Page 1031 - e-KLIPING KETENAGAKERJAAN 2 NOVEMBER 2020
P. 1031
BURUH: COVID-19 JANGAN DIJADIKAN ALASAN UNTUK TIDAK MENAIKAN UMK
2021
Forum Buruh Kawasan (FBK) Pulogadung, Jakarta Timur, mengemukakan pandemi COVID-19
tidak boleh dijadikan alasan bagi pengusaha menolak kenaikan upah minimum kota (UMK) pada
2021.
"Pengusaha banyak yang tidak jujur, padahal secara manajemen keuangan seharusnya setiap
pengusaha memiliki dana darurat yang bisa digunakan untuk membayar kebutuhan di saat
kondisi darurat saat pandemi COVID-19," kata Koordinator FBK Pulogadung, Hilman Firmansyah
di Jakarta.
Pernyataan itu dikemukakan Hilman menindaklanjuti Surat Edaran bernomor
M/11/HK.04/X/2020 yang dikeluarkan oleh Menteri Ketenagakerjaan Ida Fauziah pada 26
Oktober 2020. Menurut Hilman, surat edaran Menaker berisi tiga permintaan kepada seluruh
gubernur di Indonesia. Yakni melakukan penyesuaian penetapan upah minimum tahun 2021
sama dengan nilai upah minimum tahun 2020.
Selanjutnya, pelaksanaan penetapan upah minimum setelah tahun 2021 sesuai ketentuan
peraturan perundangan-undangan yang berlaku.
Selain itu, menetapkan dan mengumumkan Upah Minimum Provinsi Tahun 2021 pada tanggal
31 Oktober 2020. Hilman mengatakan, surat edaran tersebut sama saja menyatakan bahwa
tidak ada kenaikan upah minimum tahun 2021.
Forum Buruh Kawasan (FBK) meminta gubernur untuk tidak menggunakan Surat Edaran Menteri
Ketenagakerjaan dalam proses penetapan Upah Minimum tahun 2021 dan menaati Undang-
Undang Nomor 13 Tahun 2003 tentang Ketenagakerjaan.

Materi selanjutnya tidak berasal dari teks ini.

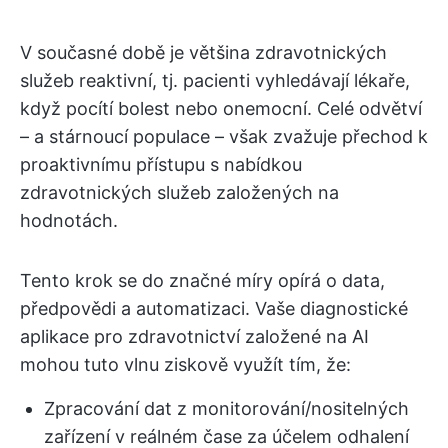
V současné době je většina zdravotnických
služeb reaktivní, tj. pacienti vyhledávají lékaře,
když pocítí bolest nebo onemocní. Celé odvětví
– a stárnoucí populace – však zvažuje přechod k
proaktivnímu přístupu s nabídkou
zdravotnických služeb založených na
hodnotách.
Tento krok se do značné míry opírá o data,
předpovědi a automatizaci. Vaše diagnostické
aplikace pro zdravotnictví založené na AI
mohou tuto vlnu ziskově využít tím, že:
Zpracování dat z monitorování/nositelných
zařízení v reálném čase za účelem odhalení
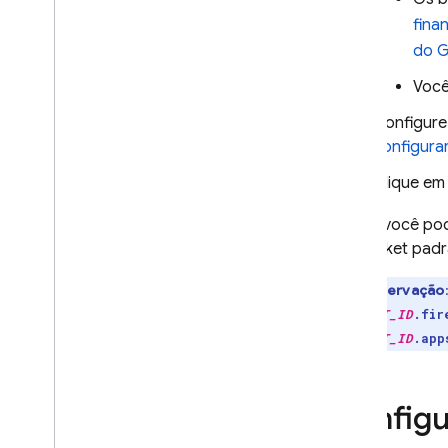
fina
Regras de segurança
do
G
App Hosting
Você
Configur
Hosting
configura
Cloud Functions
Clique e
Agora você pod
Extensions
do bucket pad
Firebase ML
Observação
PROJECT_ID
.fir
PRODUTOS RELACIONADOS
PROJECT_ID
.app
Cloud Messaging
Remote Config
Configu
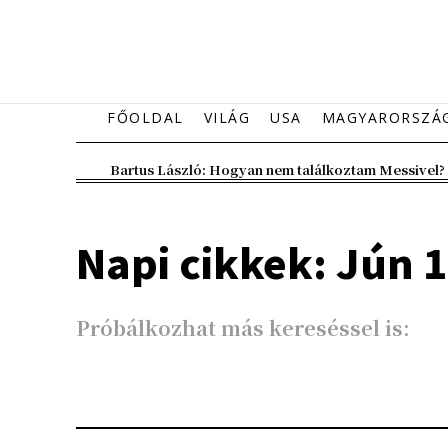
FŐOLDAL
VILÁG
USA
MAGYARORSZÁ
Bartus László: Hogyan nem találkoztam Messivel?
Napi cikkek: Jún 1
Próbálkozhat más kereséssel is:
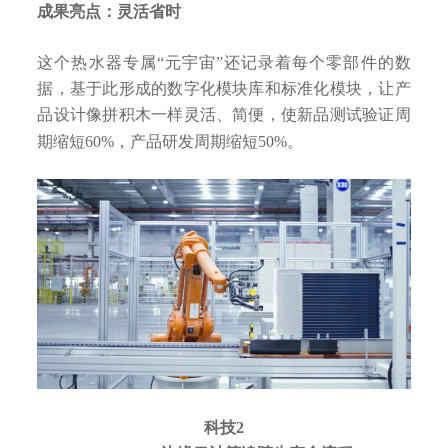
成果亮点：灵活省时
这个热水器专属“元宇宙”还记录着每个零部件的数
据，基于此形成的数字化模块库和标准化模块，让产
品设计像拼积木一样灵活、简便，使新品测试验证周
期缩短60%，产品研发周期缩短50%。
科技2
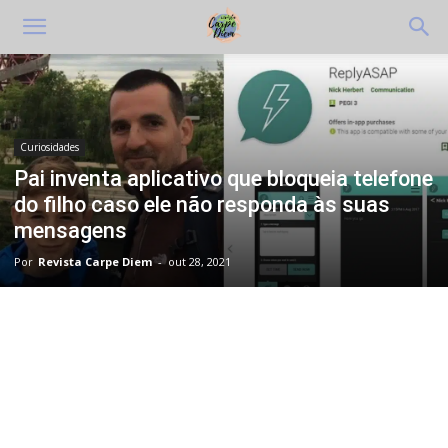
Curiosidades
Pai inventa aplicativo que bloqueia telefone
do filho caso ele não responda às suas
mensagens
Por
Revista Carpe Diem
-
out 28, 2021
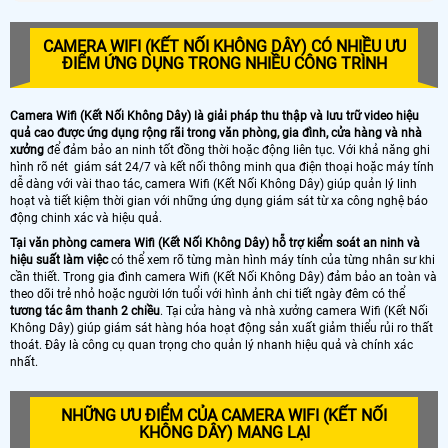
CAMERA WIFI (KẾT NỐI KHÔNG DÂY) CÓ NHIỀU ƯU
ĐIỂM ỨNG DỤNG TRONG NHIỀU CÔNG TRÌNH
Camera Wifi (Kết Nối Không Dây) là giải pháp thu thập và lưu trữ video hiệu
quả cao được ứng dụng rộng rãi trong văn phòng, gia đình, cửa hàng và nhà
xưởng
để đảm bảo an ninh tốt đồng thời hoặc động liên tục. Với khả năng ghi
hình rõ nét giám sát 24/7 và kết nối thông minh qua điện thoại hoặc máy tính
dễ dàng với vài thao tác, camera Wifi (Kết Nối Không Dây) giúp quản lý linh
hoạt và tiết kiệm thời gian với những ứng dụng giám sát từ xa công nghệ báo
động chinh xác và hiệu quả.
Tại văn phòng camera Wifi (Kết Nối Không Dây) hỗ trợ kiểm soát an ninh và
hiệu suất làm việc
có thể xem rõ từng màn hình máy tính của từng nhân sư khi
cần thiết. Trong gia đình camera Wifi (Kết Nối Không Dây) đảm bảo an toàn và
theo dõi trẻ nhỏ hoặc người lớn tuổi với hình ảnh chi tiết ngày đêm có thể
tương tác âm thanh 2 chiều
. Tại cửa hàng và nhà xưởng camera Wifi (Kết Nối
Không Dây) giúp giám sát hàng hóa hoạt động sản xuất giảm thiểu rủi ro thất
thoát. Đây là công cụ quan trọng cho quản lý nhanh hiệu quả và chính xác
nhất.
NHỮNG ƯU ĐIỂM CỦA CAMERA WIFI (KẾT NỐI
KHÔNG DÂY) MANG LẠI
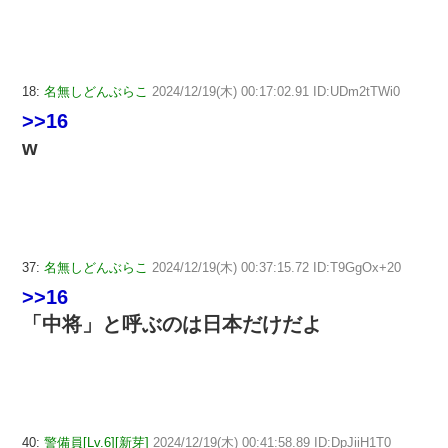
18:
名無しどんぶらこ
2024/12/19(木) 00:17:02.91 ID:UDm2tTWi0
>>16
w
37:
名無しどんぶらこ
2024/12/19(木) 00:37:15.72 ID:T9GgOx+20
>>16
「中将」と呼ぶのは日本だけだよ
40:
警備員[Lv.6][新芽]
2024/12/19(木) 00:41:58.89 ID:DpJiiH1T0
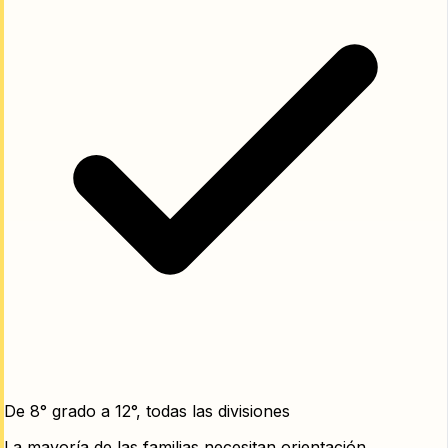
De 8° grado a 12°, todas las divisiones
La mayoría de las familias necesitan orientación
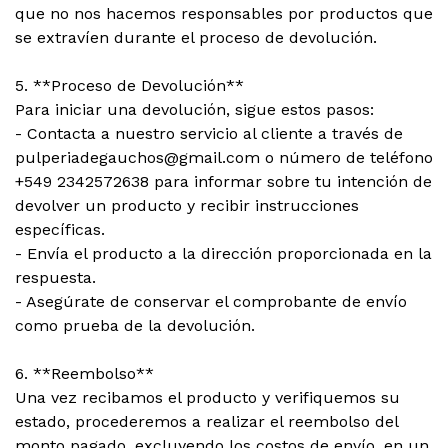
que no nos hacemos responsables por productos que
se extravíen durante el proceso de devolución.
5. **Proceso de Devolución**
Para iniciar una devolución, sigue estos pasos:
- Contacta a nuestro servicio al cliente a través de
pulperiadegauchos@gmail.com o número de teléfono
+549 2342572638 para informar sobre tu intención de
devolver un producto y recibir instrucciones
específicas.
- Envía el producto a la dirección proporcionada en la
respuesta.
- Asegúrate de conservar el comprobante de envío
como prueba de la devolución.
6. **Reembolso**
Una vez recibamos el producto y verifiquemos su
estado, procederemos a realizar el reembolso del
monto pagado, excluyendo los costos de envío, en un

Dengan dikeluarkannya surat edaran ini, FBK memastikan kaum buruh akan bergelombang
melakukan aksi penolakan terhadap kebijakan yang menyengsarakan buruh.
Hilman meminta jangan menjadi kepanjangan tangan para pengusaha yang menggunakan
alasan pendemi COVID-19 untuk lari dari tanggung jawab membayar upah minimum yang sudah
diatur dalam undang-undang.
"Seharusnya memberikan insentif tambahan penghasilan bagi pekerja selama wabah COVID-19,
bukan malah tidak ada kenaikan upah minimum pada tahun 2021," katanya.
Saat krisis moneter terjadi pada tahun 1997-1998, upah minimum tetap naik. "Hal ini memang
mesti dilakukan dalam rangka menjaga daya beli masyarakat," ujar Hilman yang juga mantan
aktivis mahasiswa 1998 itu.
Forum Buruh Kawasan dan seluruh serikat buruh di Indonesia, kata Hilman, akan melakukan
aksi secara masif untuk menolak kebijakan yang melanggar undang-undang.
"Kita juga menuntut Presiden Joko Widodo untuk segera membatalkan Undang-undang Omnibus
Law atau Cipta Kerja yang merugikan buruh," katanya.
Menurut Hilman, ada beberapa alasan upah minimum harus terus naik.Upah minimum adalah
jaring pengaman bagi pendapatan buruh dalam memenuhi kebutuhannya.
"Negara wajib hadir dalam pemenuhan kebutuhan rakyatnya karena merupakan amanah
konstitusi dan agar tidak terjadi kesewenang-wenangan dari pihak pengusaha," katanya.
Upah minimum yang tidak naik, kata dia, otomatis menurunkan daya beli masyarakat yang
berdampak buruk bagi pendapatan buruh dan perekonomian masyarakat Indonesia. (Antara).